You fight Meg many, many times. Sometimes she kills you, likely pretty often to start, but that ratio will shift as you learn her patterns and get better at the game, knowing which boons to take from your Olympian benefactors and how to best dish out damage with your arsenal of arms. Then, after you’ve both gone and died, you can catch up with her in the lounge, having a drink before you both go back to work killing each other. You end up having a bit of a Sam and Ralph relationship with the House of Hades.
Through every escape attempt, Zagreus gets stronger, and you learn by extension. In my first few runs, I was getting hit by mortars and accidentally dodging into attacks. Now I have innate muscle memory. I’m not panicked, trying to think whether I should bash with my shield or throw it; I’m zooming around the room, hurling my shield like a pinball and slamming enemies like Captain America. The combat feels good to master, and even once you’ve got it “solved,” Hades can find new ways to not just challenge you, but encourage you to break patterns and establish new ones.
Even on my way out, I’m constantly greeted by characters and dialogue. A Zeus boon drops, and before selecting which power I’d like Zagreus’ uncle to bestow upon his bow, I listen to Zeus vent his frustrations with Hades. Maybe Hermes has some new gossip, or Athena might comment on the present help I’m receiving from other gods. When I choose one over another, they bicker and feud, leaving Zagreus in the crossfire. It’s a perfect representation of the vain, petty nature of the Greek pantheon while also serving as another narrative hook to pull me along.
Then, when I collapse, I’m back home. The loops carry on, only the upgrades I’m buying aren’t necessarily building towards an escape. Zagreus will never escape. The Underworld is his lot in life, and whether by force of nature or the nature of a roguelite, he will always return to the blood pool.
So he copes. He takes a house in disrepair and shows it love, ignites its warmth, and tends to its dwellers. Yes, you’re going to have to fight and kill Meg, but that doesn’t mean you can’t talk to her about Zagreus’ fraught relationship with his father. Zagreus’s motivations become clear over the course of each successful and unsuccessful escape attempt. Every run brings you closer, and as one goal is met, more are put ahead of you.

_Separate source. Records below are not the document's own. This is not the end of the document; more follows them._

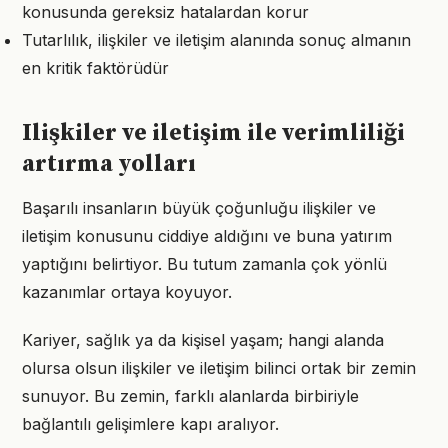
konusunda gereksiz hatalardan korur
Tutarlılık, ilişkiler ve iletişim alanında sonuç almanın
en kritik faktörüdür
Ilişkiler ve iletişim ile verimliliği
artırma yolları
Başarılı insanların büyük çoğunluğu ilişkiler ve
iletişim konusunu ciddiye aldığını ve buna yatırım
yaptığını belirtiyor. Bu tutum zamanla çok yönlü
kazanımlar ortaya koyuyor.
Kariyer, sağlık ya da kişisel yaşam; hangi alanda
olursa olsun ilişkiler ve iletişim bilinci ortak bir zemin
sunuyor. Bu zemin, farklı alanlarda birbiriyle
bağlantılı gelişimlere kapı aralıyor.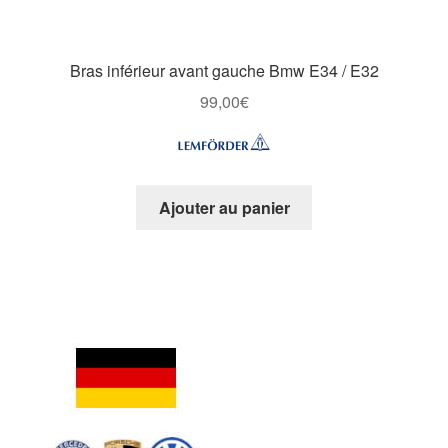
Bras inférieur avant gauche Bmw E34 / E32
99,00
€
Ajouter au panier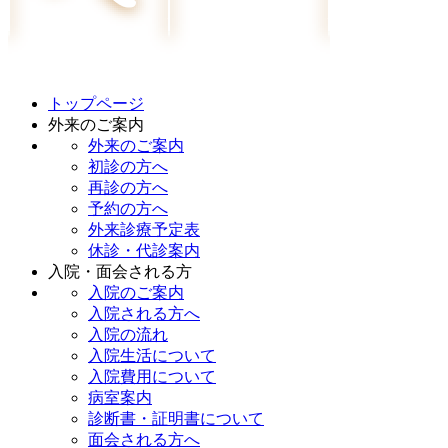
トップページ
外来のご案内
外来のご案内
初診の方へ
再診の方へ
予約の方へ
外来診療予定表
休診・代診案内
入院・面会される方
入院のご案内
入院される方へ
入院の流れ
入院生活について
入院費用について
病室案内
診断書・証明書について
面会される方へ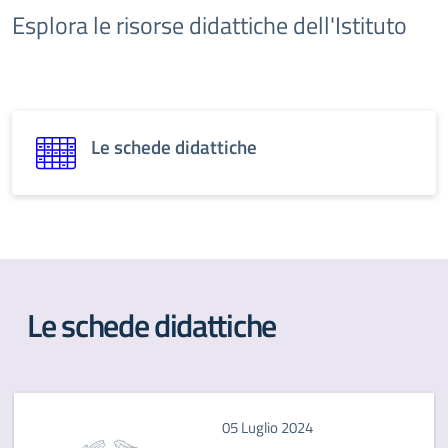
Esplora le risorse didattiche dell'Istituto
Le schede didattiche
Le schede didattiche
05 Luglio 2024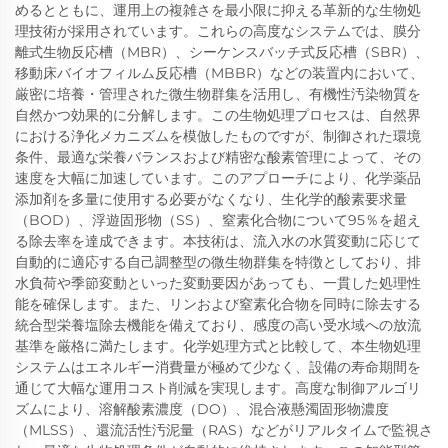
めるとともに、運用上の複雑さを最小限に抑える革新的な生物処
理技術が採用されています。これらの高度なシステムでは、膜分
離式生物反応槽（MBR）、シーケンスバッチ式反応槽（SBR）、
移動床バイオフィルム反応槽（MBBR）などの装置内において、
厳密に培養・管理された微生物群集を活用し、有機性汚染物質を
自然かつ効果的に分解します。この生物処理プロセスは、自然界
における浄化メカニズムを模倣したものですが、制御された環境
条件、最適な栄養バランスおよび精密な酸素管理によって、その
速度を大幅に加速しています。このアプローチにより、化学薬品
添加剤を多量に使用する必要がなくなり、生化学的酸素要求量
（BOD）、浮遊固形物（SS）、窒素化合物について95％を超え
る除去率を達成できます。本技術は、流入水の水質変動に応じて
自動的に適応する自己調整型の微生物群集を特徴としており、排
水負荷や季節変動といった変動要因があっても、一貫した処理性
能を確保します。また、リンおよび窒素化合物を同時に除去する
統合型栄養塩除去機能を備えており、感度の高い受水域への放流
基準を厳格に満たします。化学処理方式と比較して、本生物処理
システムはエネルギー消費量が極めて少なく、設備の寿命期間を
通じて大幅な運用コスト削減を実現します。高度な制御アルゴリ
ズムにより、溶解酸素濃度（DO）、混合液懸濁固形物濃度
（MLSS）、還流活性汚泥量（RAS）などがリアルタイムで監視さ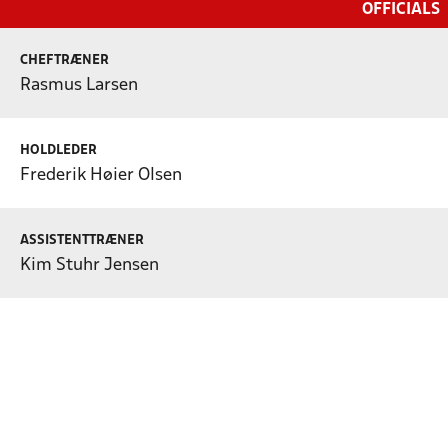
OFFICIALS
CHEFTRÆNER
Rasmus Larsen
HOLDLEDER
Frederik Høier Olsen
ASSISTENTTRÆNER
Kim Stuhr Jensen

The goal of Hades is not to leave, however—it’s to build something that can stand, to repair what’s been lost, and to leave a home for those Zagreus obviously cares about. It took very little time for escaping to stop being my primary motivator. How could I leave the Underworld without mending the rift between Orpheus and Eurydice, or without helping the sad Stranger in Elysium find what he’s been looking for?
These incredibly flawed, yet incredibly endearing beautiful disasters of legend and myth become Zagreus’ family. The more you play, the more eager you are to see what they’ll say next. What did they think of your most recent attempt? Does Hypnos have a funny quip about you dying by dashing into a pool of lava? Or will Zagreus’ father acknowledge his son’s combat prowess? (Even just a nice compliment about the drapes Zag picked out would be welcome, sheesh.)
Hades takes all that makes Supergiant Games tick, and all the trappings of a heavily stacked genre, and combines them into something that feels like a smooth jaunt through the depths of hell itself. It is the best kind of journey; one filled with smiling faces, brutal combat, and both art and music to die for (and die again, and die some more for). It’s a new standard for Greek myth and roguelites to match up to, a home we can’t wait to run away from, and it’s USgamer’s Game of the Year for 2020.